Depuis les deux grandes manifestations des 11 et 12 décembre, le Hirak semble s’inscrire désormais dans une nouvelle phase. Celle de la persévérance et de la continuité. L’annonce de l’élection de Tebboune ne change rien à la donne. Poursuite du Hirak jusqu’au départ du système.
• Ciel nuageux et matinée calme pour un jour de Hirak. Presque trop calme. Aux alentours de la place Audin, entre deux vrombissements de voitures, le temps de quelques secondes, s’installe le silence à intervalles réguliers. Et dans l’une de ces fenêtres silencieuses, parfois un bruit ou un son pour rappeler que sous l’apparente quiétude, il y a la vie. Comme ces miaulements d’un chat qui se mêlent aux pleurs d’un bébé emmitouflé dans une couverture de fortune, tout contre la poitrine effacée d’une mendiante aux yeux tristes et au teint blafard. Le chat comme le bébé ont faim. La femme donne au bébé un biberon au contenu transparent, certainement de l’eau additionnée de sucre. Le chat prend son élan et saute dans une poubelle ouverte.
Dans Alger-Centre, le dispositif de sécurité est identique à celui des vendredis précédents avec quelques renforts en haut de l’hôpital Mustapha et place Addis-Abeba. Des positions abandonnées depuis quelques mois et qui ont fait leur réapparition à l’occasion de ce scrutin.

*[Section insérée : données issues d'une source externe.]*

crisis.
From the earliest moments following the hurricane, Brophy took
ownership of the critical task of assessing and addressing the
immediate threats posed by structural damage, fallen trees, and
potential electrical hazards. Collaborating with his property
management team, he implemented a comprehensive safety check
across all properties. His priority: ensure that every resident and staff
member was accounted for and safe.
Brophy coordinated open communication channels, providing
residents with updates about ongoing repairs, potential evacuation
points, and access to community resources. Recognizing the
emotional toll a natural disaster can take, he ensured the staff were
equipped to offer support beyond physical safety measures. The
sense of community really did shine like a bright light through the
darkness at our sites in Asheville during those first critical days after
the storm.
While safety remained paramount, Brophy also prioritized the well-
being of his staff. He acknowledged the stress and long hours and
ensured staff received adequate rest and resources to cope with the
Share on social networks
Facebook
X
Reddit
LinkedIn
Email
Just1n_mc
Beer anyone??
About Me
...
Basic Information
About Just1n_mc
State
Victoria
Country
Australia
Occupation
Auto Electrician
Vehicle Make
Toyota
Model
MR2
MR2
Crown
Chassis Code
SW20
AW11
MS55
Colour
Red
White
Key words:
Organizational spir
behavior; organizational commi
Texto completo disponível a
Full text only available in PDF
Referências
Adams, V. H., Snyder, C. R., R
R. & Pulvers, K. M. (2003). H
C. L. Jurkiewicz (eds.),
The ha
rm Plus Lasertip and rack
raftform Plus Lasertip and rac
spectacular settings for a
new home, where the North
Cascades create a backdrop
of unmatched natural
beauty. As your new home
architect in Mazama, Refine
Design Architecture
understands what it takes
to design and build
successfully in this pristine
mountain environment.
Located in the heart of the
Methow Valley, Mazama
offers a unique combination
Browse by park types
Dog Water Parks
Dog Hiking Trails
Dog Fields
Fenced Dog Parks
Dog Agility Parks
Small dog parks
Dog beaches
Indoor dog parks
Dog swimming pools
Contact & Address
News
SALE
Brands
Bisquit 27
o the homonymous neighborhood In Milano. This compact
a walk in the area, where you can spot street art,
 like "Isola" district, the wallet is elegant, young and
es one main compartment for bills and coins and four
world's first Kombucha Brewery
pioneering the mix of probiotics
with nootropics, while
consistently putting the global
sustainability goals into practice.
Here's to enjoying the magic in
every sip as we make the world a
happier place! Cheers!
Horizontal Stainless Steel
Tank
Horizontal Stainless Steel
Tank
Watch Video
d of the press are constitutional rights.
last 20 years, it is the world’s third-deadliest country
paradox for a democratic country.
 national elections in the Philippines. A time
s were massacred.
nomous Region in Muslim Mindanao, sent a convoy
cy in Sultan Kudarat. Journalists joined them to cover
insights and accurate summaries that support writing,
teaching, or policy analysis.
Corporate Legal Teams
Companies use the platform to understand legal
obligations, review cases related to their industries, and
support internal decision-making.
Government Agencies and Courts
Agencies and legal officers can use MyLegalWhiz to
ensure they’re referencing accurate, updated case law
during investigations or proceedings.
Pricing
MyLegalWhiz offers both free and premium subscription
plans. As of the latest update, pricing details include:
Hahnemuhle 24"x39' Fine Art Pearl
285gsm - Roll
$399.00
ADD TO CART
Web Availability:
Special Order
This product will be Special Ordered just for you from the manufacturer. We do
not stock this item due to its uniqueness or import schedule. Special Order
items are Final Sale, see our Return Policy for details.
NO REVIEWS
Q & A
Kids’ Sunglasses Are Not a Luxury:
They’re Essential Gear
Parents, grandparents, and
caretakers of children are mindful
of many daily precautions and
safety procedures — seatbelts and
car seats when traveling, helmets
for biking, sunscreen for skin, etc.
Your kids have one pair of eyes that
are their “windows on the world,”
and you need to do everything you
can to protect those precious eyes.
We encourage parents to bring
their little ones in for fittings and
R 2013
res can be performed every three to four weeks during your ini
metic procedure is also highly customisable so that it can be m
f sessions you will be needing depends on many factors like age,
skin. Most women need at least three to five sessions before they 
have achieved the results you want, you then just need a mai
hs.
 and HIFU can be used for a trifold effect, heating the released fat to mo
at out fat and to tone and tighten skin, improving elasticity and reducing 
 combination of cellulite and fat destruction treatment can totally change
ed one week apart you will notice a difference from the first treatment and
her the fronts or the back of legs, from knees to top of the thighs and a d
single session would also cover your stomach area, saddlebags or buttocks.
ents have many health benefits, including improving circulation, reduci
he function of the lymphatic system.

• Rue Didouche Mourad, aux abords du siège du RCD (Rassemblement pour la culture et démocratie), les quelques activistes de ceux qui font le Hirak d’avant le Hirak y sont regroupés. Depuis deux semaines, le carré des irréductibles a pris son départ d’ici. Sauf qu’aujourd’hui, il semblerait qu’au RCD, on aimerait bien que la marche commence plutôt vers 14h. Un militant RCD s’adresse aux présents pour les inviter à rejoindre le carré du RCD après la prière du vendredi. Les «irréductibles» se donnent le mot pour se retrouver du côté de la mosquée «Errahma». L’un d’eux confiera: «Moi je suis un militant du Hirak! Personne ne nous dicte quand nous devrions commencer à manifester et surtout pas à ne pas manifester!». Ils rejoignent et se regroupent du côté de la mosquée «Errahma» dont les alentours sont sous surveillance accrue de policiers en civil. Même un «carrosse blanc», le fameux fourgon cellulaire, fait une apparition dans le périmètre. Beaucoup de contrôles. Quid des arrestations?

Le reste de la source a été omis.